I’m not the first person to point out that she has the potential to use her diagnosis for good. This article on Huffington Post and this one are ones that said it best for me.

And while I’m the first person to say she’s not responsible for the choices we at home make when it comes to food, it still somehow seems like the easy way out. (We’re each responsible for educating ourselves on healthy eating, by the way.)

Endorsing a drug means she doesn’t have to admit her eating habits have  impacted her health, and the health of anyone who now thinks butter should be part of their daily diet.

That would be one hell of an admission too.

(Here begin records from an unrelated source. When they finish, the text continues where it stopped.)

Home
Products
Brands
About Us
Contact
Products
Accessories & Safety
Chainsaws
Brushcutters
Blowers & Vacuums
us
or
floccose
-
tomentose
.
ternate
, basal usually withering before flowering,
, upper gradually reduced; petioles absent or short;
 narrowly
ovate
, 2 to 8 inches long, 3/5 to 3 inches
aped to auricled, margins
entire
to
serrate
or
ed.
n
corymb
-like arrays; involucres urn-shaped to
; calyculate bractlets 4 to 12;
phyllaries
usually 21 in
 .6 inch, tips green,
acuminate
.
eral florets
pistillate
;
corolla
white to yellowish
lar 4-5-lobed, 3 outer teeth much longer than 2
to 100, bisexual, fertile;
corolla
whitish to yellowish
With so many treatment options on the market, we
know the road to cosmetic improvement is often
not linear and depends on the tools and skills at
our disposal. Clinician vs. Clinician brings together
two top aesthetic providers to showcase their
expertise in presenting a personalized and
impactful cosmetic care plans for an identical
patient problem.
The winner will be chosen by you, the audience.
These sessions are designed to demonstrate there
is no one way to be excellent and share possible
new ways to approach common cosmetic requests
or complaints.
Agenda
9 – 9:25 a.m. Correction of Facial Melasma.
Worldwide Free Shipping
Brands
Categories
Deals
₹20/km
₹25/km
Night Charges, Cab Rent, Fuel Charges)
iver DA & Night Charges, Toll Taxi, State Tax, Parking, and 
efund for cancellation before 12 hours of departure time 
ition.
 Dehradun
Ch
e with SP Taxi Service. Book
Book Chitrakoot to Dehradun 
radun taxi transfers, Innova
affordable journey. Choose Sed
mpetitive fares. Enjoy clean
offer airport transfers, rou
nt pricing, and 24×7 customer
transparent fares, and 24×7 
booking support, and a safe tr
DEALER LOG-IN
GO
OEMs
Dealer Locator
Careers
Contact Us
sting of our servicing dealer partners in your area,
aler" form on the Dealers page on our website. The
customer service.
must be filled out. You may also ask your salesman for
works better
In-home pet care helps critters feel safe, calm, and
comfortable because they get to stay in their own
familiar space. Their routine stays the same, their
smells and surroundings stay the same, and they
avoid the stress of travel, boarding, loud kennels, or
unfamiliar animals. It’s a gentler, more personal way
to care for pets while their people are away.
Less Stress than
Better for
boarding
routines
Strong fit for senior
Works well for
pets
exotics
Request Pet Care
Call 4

Imagine learning that something you’ve been doing for decades, that is your entire living, your entire world, could eventually kill you. Not easy.

So I guess I hope she’ll eventually take responsibility. I hope she’ll learn from the experience. Most of all I hope she’ll do what other chefs/cooks have done and move toward healthier cooking or simply teaching that some dishes are only meant for rare special occasions.

And for everyone else, there’s nothing wrong with butter- and sugar-laden recipes on special occasions and at the holidays.

Someone smart quoted a great line to me…it’s not what you eat between Christmas and New Year’s that’s important, it’s what you eat between New Year’s and Christmas.

What do you think? Do celebrities have a responsibility when it comes to choosing what they endorse?